ABOUT THIS TASK ▸ Which lines of the data below contain "page"? Please show them all.

Document understanding data:
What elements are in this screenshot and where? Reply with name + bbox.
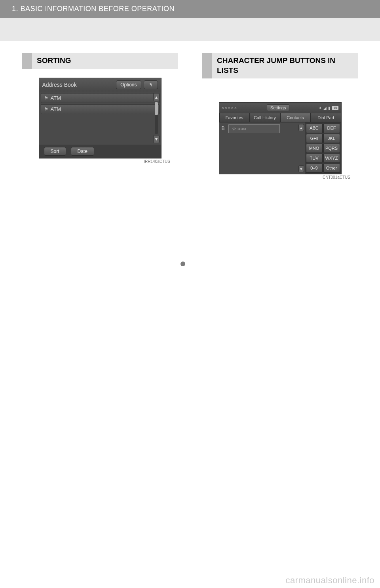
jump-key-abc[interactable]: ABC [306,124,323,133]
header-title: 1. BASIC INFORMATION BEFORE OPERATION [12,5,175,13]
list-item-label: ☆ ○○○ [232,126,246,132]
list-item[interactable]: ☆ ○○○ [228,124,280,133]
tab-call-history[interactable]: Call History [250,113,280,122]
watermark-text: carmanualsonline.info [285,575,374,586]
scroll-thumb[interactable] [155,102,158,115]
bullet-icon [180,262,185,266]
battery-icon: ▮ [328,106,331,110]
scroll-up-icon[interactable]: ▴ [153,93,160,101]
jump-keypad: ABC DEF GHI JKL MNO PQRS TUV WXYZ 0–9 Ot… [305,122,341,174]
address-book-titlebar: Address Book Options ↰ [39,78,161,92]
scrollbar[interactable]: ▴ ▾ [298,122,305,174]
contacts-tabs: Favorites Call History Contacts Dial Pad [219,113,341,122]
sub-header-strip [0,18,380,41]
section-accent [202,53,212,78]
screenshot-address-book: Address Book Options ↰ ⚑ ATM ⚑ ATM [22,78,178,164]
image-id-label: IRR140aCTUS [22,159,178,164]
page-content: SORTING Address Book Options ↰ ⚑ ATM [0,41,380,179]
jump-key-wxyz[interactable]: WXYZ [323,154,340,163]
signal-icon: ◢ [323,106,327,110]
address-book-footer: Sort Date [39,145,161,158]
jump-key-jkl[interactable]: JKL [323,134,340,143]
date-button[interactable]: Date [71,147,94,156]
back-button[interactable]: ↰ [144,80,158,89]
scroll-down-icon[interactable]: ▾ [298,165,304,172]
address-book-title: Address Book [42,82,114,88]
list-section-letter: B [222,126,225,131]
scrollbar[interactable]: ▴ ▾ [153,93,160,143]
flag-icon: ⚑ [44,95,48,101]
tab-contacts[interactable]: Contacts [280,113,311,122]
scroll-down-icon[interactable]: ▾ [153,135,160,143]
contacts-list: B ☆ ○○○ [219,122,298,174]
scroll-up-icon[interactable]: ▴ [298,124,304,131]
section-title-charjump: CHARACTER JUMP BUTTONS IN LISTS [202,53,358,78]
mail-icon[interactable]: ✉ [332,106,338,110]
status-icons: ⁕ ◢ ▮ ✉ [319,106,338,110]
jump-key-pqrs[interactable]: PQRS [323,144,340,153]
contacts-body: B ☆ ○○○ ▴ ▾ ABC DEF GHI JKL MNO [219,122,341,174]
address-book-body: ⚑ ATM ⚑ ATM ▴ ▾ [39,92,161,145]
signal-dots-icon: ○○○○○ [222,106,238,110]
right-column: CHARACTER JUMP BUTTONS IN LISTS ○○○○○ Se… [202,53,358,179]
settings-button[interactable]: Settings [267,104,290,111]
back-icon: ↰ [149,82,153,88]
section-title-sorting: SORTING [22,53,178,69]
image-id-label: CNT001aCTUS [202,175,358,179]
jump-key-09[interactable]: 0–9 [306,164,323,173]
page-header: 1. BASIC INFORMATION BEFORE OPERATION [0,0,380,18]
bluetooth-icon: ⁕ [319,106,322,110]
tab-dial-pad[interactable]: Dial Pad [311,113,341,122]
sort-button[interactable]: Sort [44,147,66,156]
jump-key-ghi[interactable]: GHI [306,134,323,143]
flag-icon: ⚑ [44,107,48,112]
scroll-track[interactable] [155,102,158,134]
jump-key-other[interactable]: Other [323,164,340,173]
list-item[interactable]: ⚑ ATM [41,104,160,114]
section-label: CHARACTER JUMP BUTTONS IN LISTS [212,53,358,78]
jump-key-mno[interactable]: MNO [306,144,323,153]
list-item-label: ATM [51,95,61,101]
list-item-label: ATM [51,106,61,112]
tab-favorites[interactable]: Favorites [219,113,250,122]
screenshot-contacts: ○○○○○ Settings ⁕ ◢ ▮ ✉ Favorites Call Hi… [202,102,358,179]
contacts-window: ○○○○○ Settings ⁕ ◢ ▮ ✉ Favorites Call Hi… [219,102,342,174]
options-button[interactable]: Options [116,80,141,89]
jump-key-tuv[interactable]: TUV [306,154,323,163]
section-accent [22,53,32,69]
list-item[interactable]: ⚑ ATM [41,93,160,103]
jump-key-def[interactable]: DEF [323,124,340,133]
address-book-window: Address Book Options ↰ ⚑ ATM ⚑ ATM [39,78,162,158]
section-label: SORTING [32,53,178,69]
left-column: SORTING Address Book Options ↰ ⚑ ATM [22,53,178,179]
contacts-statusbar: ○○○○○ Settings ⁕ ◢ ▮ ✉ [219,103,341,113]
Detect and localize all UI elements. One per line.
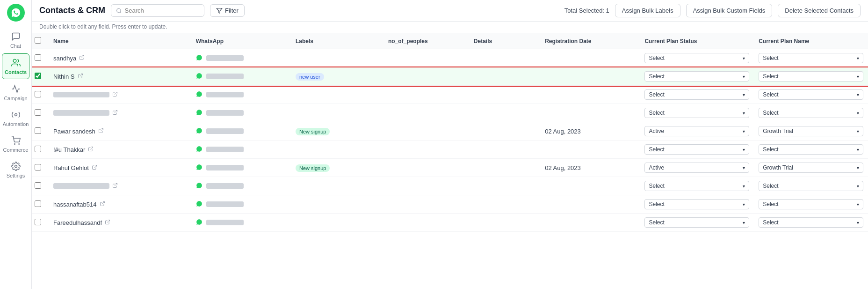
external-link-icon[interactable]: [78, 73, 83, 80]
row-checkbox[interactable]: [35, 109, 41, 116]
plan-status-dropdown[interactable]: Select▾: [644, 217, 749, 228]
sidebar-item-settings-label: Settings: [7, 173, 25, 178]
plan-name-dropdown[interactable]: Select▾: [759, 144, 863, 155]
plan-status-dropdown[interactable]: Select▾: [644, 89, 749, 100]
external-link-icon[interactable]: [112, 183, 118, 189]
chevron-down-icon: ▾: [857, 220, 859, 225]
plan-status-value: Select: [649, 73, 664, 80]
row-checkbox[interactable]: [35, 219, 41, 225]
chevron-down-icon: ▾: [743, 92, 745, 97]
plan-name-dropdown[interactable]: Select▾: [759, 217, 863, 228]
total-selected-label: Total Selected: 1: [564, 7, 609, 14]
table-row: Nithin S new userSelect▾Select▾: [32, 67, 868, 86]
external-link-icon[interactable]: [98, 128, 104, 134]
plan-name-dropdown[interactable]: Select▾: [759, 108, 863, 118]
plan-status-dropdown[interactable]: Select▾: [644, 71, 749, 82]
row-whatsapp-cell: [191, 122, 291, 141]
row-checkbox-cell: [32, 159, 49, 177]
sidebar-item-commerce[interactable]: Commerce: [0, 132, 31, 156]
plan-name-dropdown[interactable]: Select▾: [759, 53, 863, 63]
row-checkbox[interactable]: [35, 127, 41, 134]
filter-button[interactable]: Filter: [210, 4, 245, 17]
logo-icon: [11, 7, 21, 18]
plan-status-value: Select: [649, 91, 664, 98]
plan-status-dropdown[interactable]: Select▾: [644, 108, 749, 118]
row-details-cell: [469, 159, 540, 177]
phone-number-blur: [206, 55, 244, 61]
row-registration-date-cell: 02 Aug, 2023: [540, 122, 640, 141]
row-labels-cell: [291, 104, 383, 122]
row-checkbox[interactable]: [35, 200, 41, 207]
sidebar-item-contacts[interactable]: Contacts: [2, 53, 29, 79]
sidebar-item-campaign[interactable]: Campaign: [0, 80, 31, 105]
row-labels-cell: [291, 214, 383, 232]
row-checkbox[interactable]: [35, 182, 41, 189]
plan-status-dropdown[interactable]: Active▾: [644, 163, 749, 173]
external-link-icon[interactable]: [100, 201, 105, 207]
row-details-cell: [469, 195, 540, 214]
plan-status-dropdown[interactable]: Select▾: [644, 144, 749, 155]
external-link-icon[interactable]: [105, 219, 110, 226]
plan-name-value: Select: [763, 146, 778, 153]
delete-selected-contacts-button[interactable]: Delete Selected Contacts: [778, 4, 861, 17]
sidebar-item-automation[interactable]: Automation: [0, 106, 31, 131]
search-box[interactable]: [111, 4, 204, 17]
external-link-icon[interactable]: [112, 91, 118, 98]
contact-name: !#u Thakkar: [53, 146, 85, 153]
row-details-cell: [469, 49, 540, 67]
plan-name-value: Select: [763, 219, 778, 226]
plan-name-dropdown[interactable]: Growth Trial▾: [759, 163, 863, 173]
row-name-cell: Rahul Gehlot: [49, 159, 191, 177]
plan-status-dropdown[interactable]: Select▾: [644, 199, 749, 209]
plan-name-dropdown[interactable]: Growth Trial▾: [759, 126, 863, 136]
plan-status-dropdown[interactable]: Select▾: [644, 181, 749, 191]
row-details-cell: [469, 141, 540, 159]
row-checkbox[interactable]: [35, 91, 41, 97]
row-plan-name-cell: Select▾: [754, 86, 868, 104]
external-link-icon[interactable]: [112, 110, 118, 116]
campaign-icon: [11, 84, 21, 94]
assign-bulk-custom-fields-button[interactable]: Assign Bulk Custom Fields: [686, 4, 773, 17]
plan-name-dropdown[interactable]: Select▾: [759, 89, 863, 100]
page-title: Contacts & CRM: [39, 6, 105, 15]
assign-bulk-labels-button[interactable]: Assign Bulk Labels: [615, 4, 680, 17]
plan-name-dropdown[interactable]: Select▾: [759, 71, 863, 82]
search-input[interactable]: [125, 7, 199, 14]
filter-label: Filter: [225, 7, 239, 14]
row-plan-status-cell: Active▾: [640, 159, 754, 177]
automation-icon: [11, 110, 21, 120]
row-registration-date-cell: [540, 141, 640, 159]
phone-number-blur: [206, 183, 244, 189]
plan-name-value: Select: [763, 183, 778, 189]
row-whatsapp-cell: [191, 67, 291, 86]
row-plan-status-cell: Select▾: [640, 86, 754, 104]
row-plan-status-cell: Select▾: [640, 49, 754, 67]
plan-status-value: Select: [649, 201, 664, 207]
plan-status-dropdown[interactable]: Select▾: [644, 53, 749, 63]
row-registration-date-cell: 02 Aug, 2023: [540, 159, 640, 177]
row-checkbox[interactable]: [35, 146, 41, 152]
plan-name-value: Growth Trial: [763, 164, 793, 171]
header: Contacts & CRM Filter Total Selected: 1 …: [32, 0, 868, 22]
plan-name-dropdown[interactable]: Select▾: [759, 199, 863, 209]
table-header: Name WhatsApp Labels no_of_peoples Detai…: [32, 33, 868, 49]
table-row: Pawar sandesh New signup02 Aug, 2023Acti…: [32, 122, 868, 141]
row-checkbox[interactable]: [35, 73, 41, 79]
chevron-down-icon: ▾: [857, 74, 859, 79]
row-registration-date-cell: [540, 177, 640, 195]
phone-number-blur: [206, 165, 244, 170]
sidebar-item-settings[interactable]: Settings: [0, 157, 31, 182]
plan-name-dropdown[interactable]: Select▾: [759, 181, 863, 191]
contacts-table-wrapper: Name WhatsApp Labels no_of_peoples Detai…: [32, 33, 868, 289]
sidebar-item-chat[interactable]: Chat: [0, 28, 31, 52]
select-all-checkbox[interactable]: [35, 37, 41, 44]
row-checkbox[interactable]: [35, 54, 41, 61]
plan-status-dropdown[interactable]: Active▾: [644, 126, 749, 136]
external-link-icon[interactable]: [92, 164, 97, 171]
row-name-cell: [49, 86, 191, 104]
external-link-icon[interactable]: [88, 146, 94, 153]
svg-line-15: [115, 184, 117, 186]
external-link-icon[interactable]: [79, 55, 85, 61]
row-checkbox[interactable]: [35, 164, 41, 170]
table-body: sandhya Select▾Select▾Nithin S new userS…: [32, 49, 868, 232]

SOLUTION BELOW ▸
page-content: SORTING Address Book Options ↰ ⚑ ATM [0,41,380,179]
page-header: 1. BASIC INFORMATION BEFORE OPERATION [0,0,380,18]
page-title: Contacts & CRM: [39, 6, 105, 15]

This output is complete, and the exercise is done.